### Task prompt:
Give the entries again exactly as they appear, but without the images.

(Items listed in a dataset)
-----
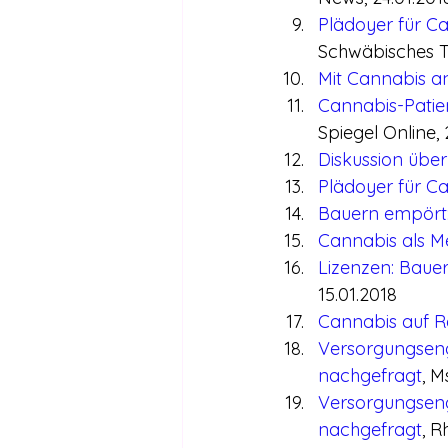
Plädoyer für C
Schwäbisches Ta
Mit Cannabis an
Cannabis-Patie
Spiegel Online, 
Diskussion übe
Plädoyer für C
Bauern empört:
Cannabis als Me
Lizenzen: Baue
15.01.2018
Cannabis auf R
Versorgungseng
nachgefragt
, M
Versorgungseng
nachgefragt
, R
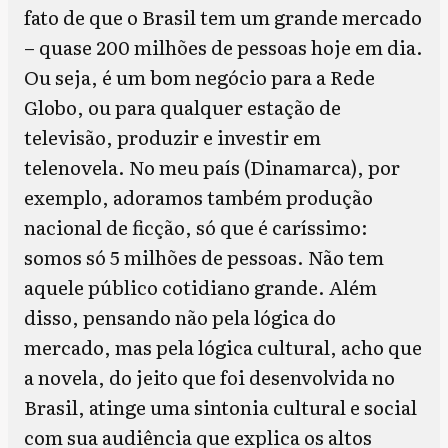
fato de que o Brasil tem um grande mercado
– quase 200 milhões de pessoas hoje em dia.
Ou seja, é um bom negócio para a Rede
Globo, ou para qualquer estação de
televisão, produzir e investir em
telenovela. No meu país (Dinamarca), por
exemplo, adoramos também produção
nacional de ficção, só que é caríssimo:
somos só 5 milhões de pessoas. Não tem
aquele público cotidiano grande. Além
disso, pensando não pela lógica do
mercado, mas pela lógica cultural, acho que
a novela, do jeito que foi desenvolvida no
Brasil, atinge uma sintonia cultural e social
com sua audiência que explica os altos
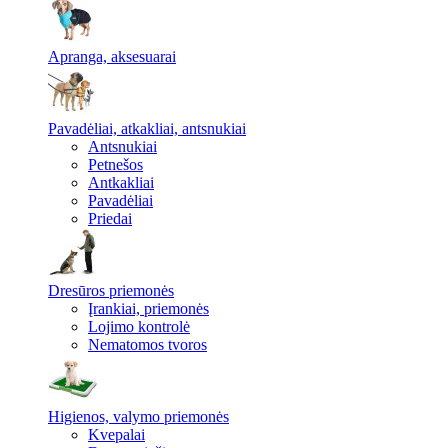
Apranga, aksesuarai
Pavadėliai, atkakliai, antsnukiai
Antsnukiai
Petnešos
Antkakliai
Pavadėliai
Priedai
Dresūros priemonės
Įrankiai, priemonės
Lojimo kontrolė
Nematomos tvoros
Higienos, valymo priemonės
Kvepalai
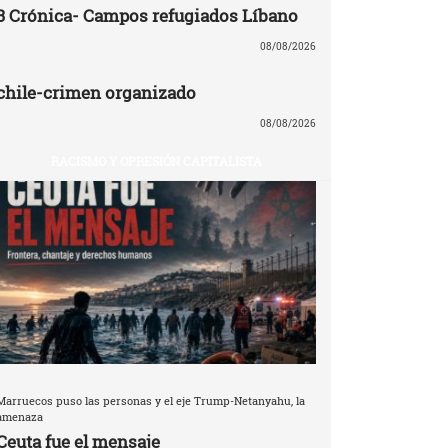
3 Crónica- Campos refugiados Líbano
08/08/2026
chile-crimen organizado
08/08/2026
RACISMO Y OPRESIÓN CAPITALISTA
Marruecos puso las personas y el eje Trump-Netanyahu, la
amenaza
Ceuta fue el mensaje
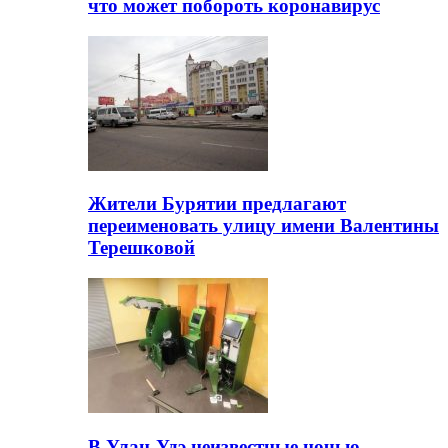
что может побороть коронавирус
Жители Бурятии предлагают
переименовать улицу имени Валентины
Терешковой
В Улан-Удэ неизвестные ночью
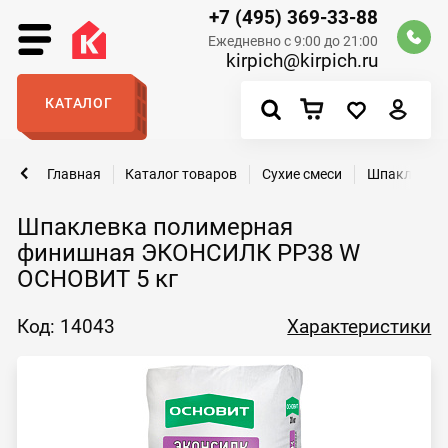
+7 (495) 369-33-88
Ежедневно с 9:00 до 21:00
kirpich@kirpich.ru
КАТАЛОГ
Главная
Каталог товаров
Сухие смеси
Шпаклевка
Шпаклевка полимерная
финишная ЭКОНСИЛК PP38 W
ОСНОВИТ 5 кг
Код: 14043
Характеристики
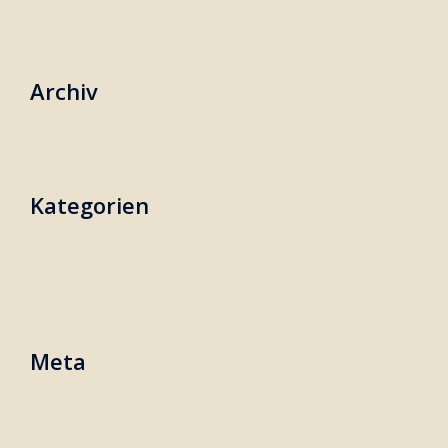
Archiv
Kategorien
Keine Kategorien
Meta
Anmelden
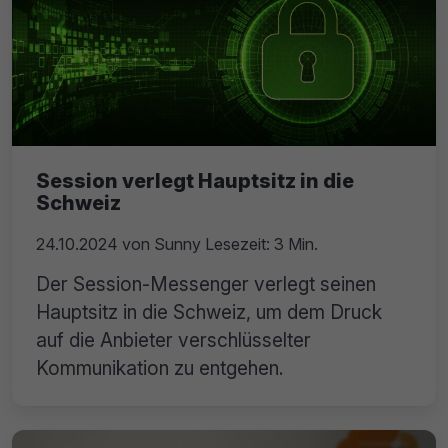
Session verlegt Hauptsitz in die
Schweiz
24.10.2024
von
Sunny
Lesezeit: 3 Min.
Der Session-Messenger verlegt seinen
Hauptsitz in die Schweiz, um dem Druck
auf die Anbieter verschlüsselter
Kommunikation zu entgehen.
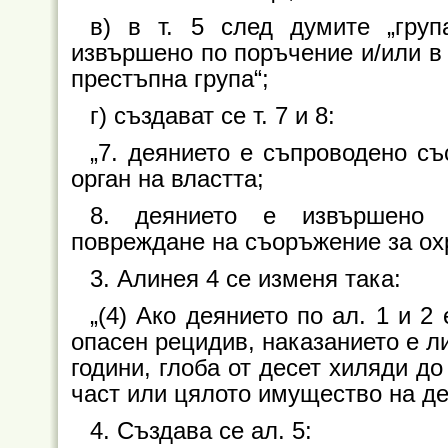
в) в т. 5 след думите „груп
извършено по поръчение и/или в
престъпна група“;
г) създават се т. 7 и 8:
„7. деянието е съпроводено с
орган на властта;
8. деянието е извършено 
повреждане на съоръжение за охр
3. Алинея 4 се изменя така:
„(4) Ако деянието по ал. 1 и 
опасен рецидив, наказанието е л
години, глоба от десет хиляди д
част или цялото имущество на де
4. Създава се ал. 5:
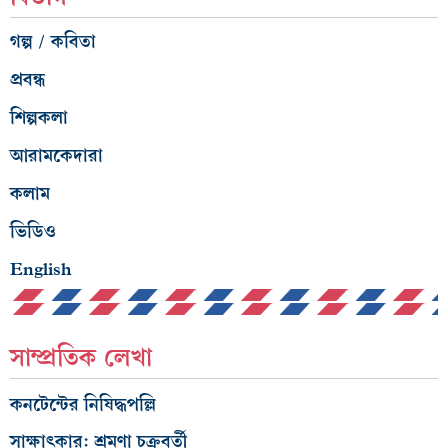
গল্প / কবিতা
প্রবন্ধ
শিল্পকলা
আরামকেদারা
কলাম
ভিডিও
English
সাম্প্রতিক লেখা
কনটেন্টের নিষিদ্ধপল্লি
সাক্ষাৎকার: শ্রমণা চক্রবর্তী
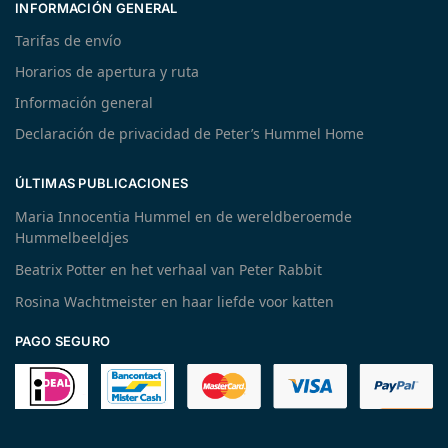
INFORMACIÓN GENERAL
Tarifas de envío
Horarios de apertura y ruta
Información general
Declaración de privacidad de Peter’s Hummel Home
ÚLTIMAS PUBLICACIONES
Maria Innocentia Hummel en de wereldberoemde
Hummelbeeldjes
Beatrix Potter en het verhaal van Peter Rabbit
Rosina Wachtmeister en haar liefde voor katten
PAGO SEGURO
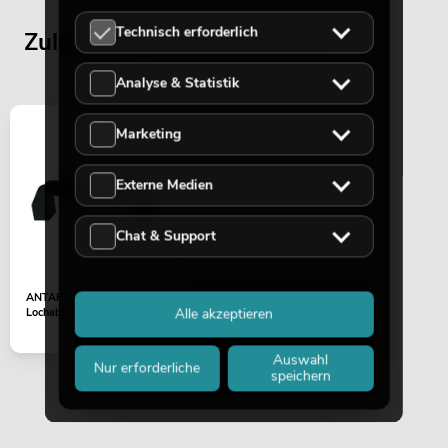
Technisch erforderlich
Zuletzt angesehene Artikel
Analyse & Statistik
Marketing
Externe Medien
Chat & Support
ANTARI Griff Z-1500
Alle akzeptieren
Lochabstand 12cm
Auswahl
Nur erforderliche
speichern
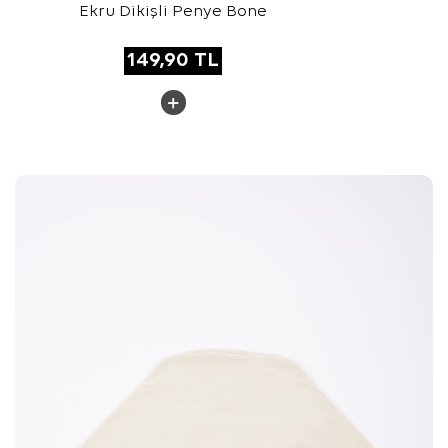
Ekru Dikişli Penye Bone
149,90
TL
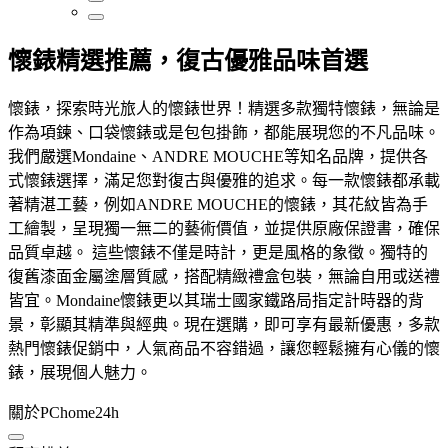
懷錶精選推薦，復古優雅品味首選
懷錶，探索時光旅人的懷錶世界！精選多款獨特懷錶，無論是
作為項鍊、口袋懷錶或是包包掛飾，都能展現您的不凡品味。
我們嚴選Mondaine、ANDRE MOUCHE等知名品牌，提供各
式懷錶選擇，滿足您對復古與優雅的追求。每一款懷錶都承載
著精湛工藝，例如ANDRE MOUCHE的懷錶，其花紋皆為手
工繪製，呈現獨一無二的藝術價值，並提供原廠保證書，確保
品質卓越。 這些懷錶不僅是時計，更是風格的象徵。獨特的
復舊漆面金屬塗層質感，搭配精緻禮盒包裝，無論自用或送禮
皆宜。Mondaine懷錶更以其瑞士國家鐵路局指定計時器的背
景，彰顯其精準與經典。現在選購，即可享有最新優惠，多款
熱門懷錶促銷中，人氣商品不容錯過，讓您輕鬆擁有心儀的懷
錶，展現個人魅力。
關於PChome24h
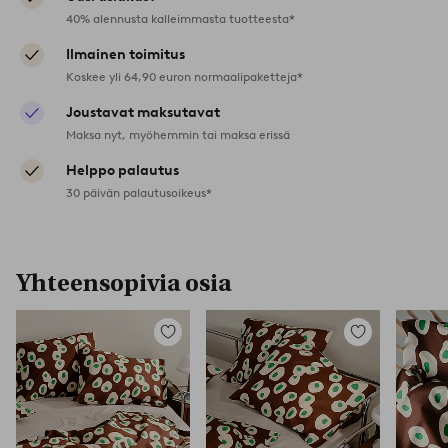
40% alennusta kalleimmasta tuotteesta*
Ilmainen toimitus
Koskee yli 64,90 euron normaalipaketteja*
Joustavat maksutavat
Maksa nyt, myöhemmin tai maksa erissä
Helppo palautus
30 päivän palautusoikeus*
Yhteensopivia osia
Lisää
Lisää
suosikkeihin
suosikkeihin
-----
### Task answer:
Plädoyer für C
Schwäbisches Ta
Mit Cannabis an
Cannabis-Patie
Spiegel Online, 
Diskussion übe
Plädoyer für C
Bauern empört:
Cannabis als Me
Lizenzen: Baue
15.01.2018
Cannabis auf R
Versorgungseng
nachgefragt
, M
Versorgungseng
nachgefragt
, R
fato de que o Brasil tem um grande mercado
– quase 200 milhões de pessoas hoje em dia.
Ou seja, é um bom negócio para a Rede
Globo, ou para qualquer estação de
televisão, produzir e investir em
telenovela. No meu país (Dinamarca), por
exemplo, adoramos também produção
nacional de ficção, só que é caríssimo:
somos só 5 milhões de pessoas. Não tem
aquele público cotidiano grande. Além
disso, pensando não pela lógica do
mercado, mas pela lógica cultural, acho que
a novela, do jeito que foi desenvolvida no
Brasil, atinge uma sintonia cultural e social
com sua audiência que explica os altos
Apranga, aksesuarai
Pavadėliai, atkakliai, antsnukiai
Antsnukiai
Petnešos
Antkakliai
Pavadėliai
Priedai
Dresūros priemonės
Įrankiai, priemonės
Lojimo kontrolė
Nematomos tvoros
Higienos, valymo priemonės
Kvepalai
3 Crónica- Campos refugiados Líbano
08/08/2026
chile-crimen organizado
08/08/2026
RACISMO Y OPRESIÓN CAPITALISTA
Marruecos puso las personas y el eje Trump-Netanyahu, la
amenaza
Ceuta fue el mensaje
что может побороть коронавирус
Жители Бурятии предлагают
переименовать улицу имени Валентины
Терешковой
В Улан-Удэ неизвестные ночью
+7 (495) 369-33-88
Ежедневно с 9:00 до 21:00
kirpich@kirpich.ru
КАТАЛОГ
Главная
Каталог товаров
Сухие смеси
Шпаклевка
Шпаклевка полимерная
финишная ЭКОНСИЛК PP38 W
ОСНОВИТ 5 кг
Код: 14043
Характеристики
Archiv
Kategorien
Keine Kategorien
Meta
Anmelden
Session verlegt Hauptsitz in die
Schweiz
24.10.2024
von
Sunny
Lesezeit: 3 Min.
Der Session-Messenger verlegt seinen
Hauptsitz in die Schweiz, um dem Druck
auf die Anbieter verschlüsselter
Kommunikation zu entgehen.
в) в т. 5 след думите „груп
извършено по поръчение и/или в
престъпна група“;
г) създават се т. 7 и 8:
„7. деянието е съпроводено с
орган на властта;
8. деянието е извършено 
повреждане на съоръжение за охр
3. Алинея 4 се изменя така:
„(4) Ако деянието по ал. 1 и 
опасен рецидив, наказанието е л
години, глоба от десет хиляди д
част или цялото имущество на де
4. Създава се ал. 5:
গল্প / কবিতা
প্রবন্ধ
শিল্পকলা
আরামকেদারা
কলাম
ভিডিও
English
সাম্প্রতিক লেখা
কনটেন্টের নিষিদ্ধপল্লি
সাক্ষাৎকার: শ্রমণা চক্রবর্তী
INFORMACIÓN GENERAL
Tarifas de envío
Horarios de apertura y ruta
Información general
Declaración de privacidad de Peter’s Hummel Home
ÚLTIMAS PUBLICACIONES
Maria Innocentia Hummel en de wereldberoemde
Hummelbeeldjes
Beatrix Potter en het verhaal van Peter Rabbit
Rosina Wachtmeister en haar liefde voor katten
PAGO SEGURO
Technisch erforderlich
Zuletzt angesehene Artikel
Analyse & Statistik
Marketing
Externe Medien
Chat & Support
ANTARI Griff Z-1500
Alle akzeptieren
Lochabstand 12cm
Auswahl
Nur erforderliche
speichern
Ekru Dikişli Penye Bone
149,90
TL
懷錶精選推薦，復古優雅品味首選
懷錶，探索時光旅人的懷錶世界！精選多款獨特懷錶，無論是
作為項鍊、口袋懷錶或是包包掛飾，都能展現您的不凡品味。
我們嚴選Mondaine、ANDRE MOUCHE等知名品牌，提供各
式懷錶選擇，滿足您對復古與優雅的追求。每一款懷錶都承載
著精湛工藝，例如ANDRE MOUCHE的懷錶，其花紋皆為手
工繪製，呈現獨一無二的藝術價值，並提供原廠保證書，確保
品質卓越。 這些懷錶不僅是時計，更是風格的象徵。獨特的
復舊漆面金屬塗層質感，搭配精緻禮盒包裝，無論自用或送禮
皆宜。Mondaine懷錶更以其瑞士國家鐵路局指定計時器的背
景，彰顯其精準與經典。現在選購，即可享有最新優惠，多款
熱門懷錶促銷中，人氣商品不容錯過，讓您輕鬆擁有心儀的懷
錶，展現個人魅力。
關於PChome24h
40% alennusta kalleimmasta tuotteesta*
Ilmainen toimitus
Koskee yli 64,90 euron normaalipaketteja*
Joustavat maksutavat
Maksa nyt, myöhemmin tai maksa erissä
Helppo palautus
30 päivän palautusoikeus*
Yhteensopivia osia
Lisää
Lisää
suosikkeihin
suosikkeihin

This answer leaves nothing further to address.